Interface that defines an API for forward-only iteration
on text objects.
This is a minimal interface for iteration without random access
or backwards iteration. It is especially useful for wrapping
streams with converters into an object for collation or
normalization.
Characters can be accessed in two ways: as code units or as
code points.
Unicode code points are 21-bit integers and are the scalar values
of Unicode characters. ICU uses the type int for them.
Unicode code units are the storage units of a given
Unicode/UCS Transformation Format (a character encoding scheme).
With UTF-16, all code points can be represented with either one
or two code units ("surrogates").
String storage is typically based on code units, while properties
of characters are typically determined using code point values.

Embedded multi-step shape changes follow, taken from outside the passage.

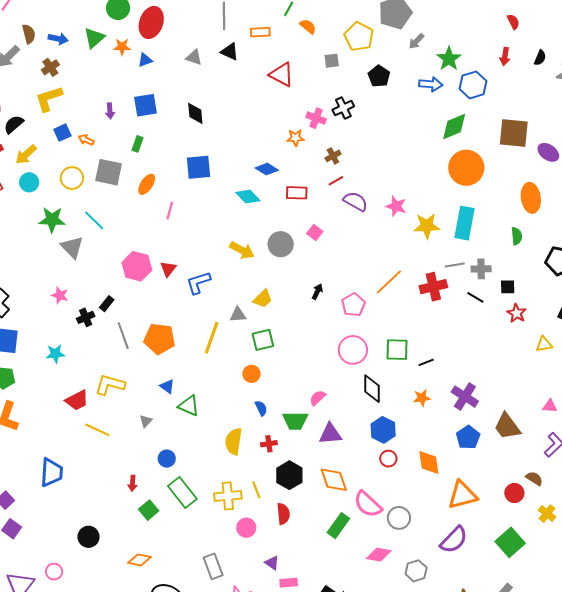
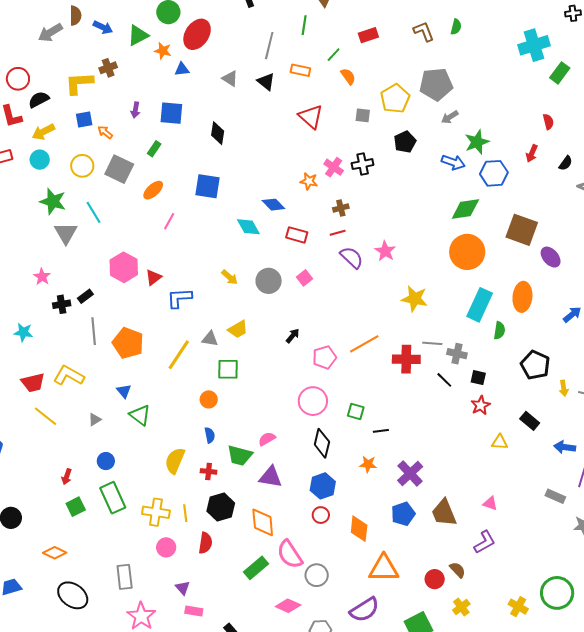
brown cross: (50, 67) -> (108, 68), moved
pink star: (396, 206) -> (385, 251), moved
cyan rectangle: (465, 223) -> (480, 305), moved
yellow arrow: (242, 250) -> (230, 277), size x0.7
green square: (397, 350) -> (356, 411), size x0.7

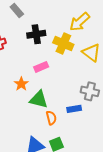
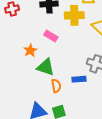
yellow cross: (63, 44) -> (74, 15), turned -30
pink rectangle: (41, 67) -> (51, 36), turned 48

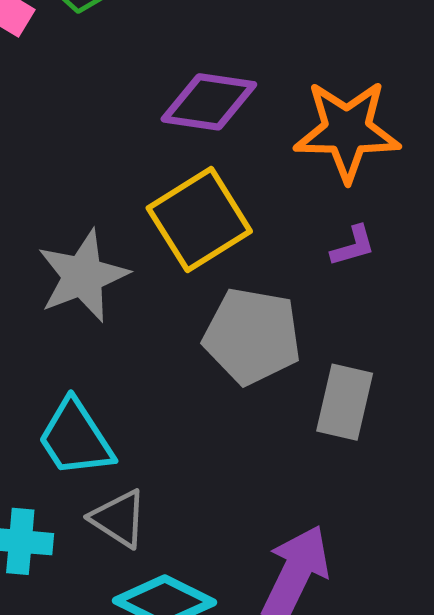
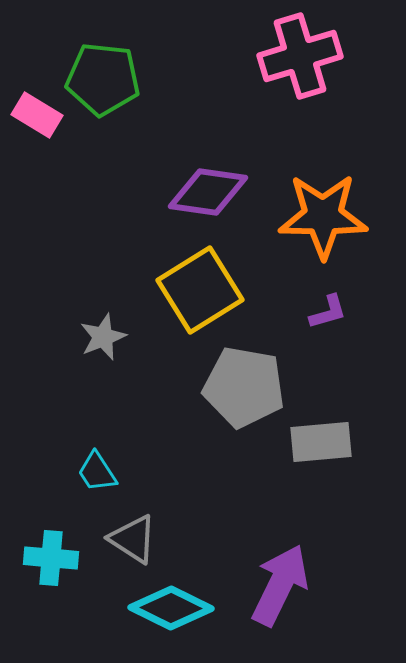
gray star: (83, 276) -> (103, 337), size x0.6
gray rectangle: (345, 402) -> (321, 442), turned 72
cyan trapezoid: (76, 438) -> (97, 472), size x0.6

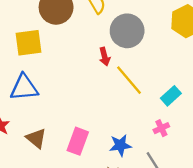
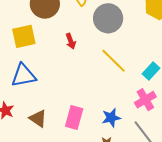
red arrow: (105, 57) -> (71, 41), moved
pink cross: (161, 128) -> (145, 100), size x1.5

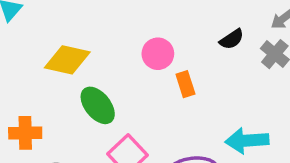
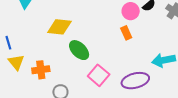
pink circle: (158, 54) -> (131, 11), moved

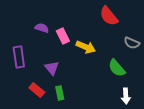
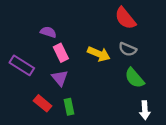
pink rectangle: (63, 36) -> (61, 53), moved
gray semicircle: (132, 43) -> (128, 49), moved
purple rectangle: (19, 57) -> (22, 65), turned -50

Some processes may be designed to work with sequences of code units,
or it may be known that all characters that are important to an
algorithm can be represented with single code units.
Other processes will need to use the code point access functions.
ForwardCharacterIterator provides next() to access
a code unit and advance an internal position into the text object,
similar to a return text[position++] .
It provides nextCodePoint() to access a code point and advance an internal
position.
nextCodePoint() assumes that the current position is that of
the beginning of a code point, i.e., of its first code unit.
After nextCodePoint(), this will be true again.
In general, access to code units and code points in the same
iteration loop should not be mixed. In UTF-16, if the current position
is on a second code unit (Low Surrogate), then only that code unit
is returned even by nextCodePoint().
Usage:
public void function1(UForwardCharacterIterator it) {
int c;
while((c=it.next())!=UForwardCharacterIterator.DONE) {
// use c
}
}
|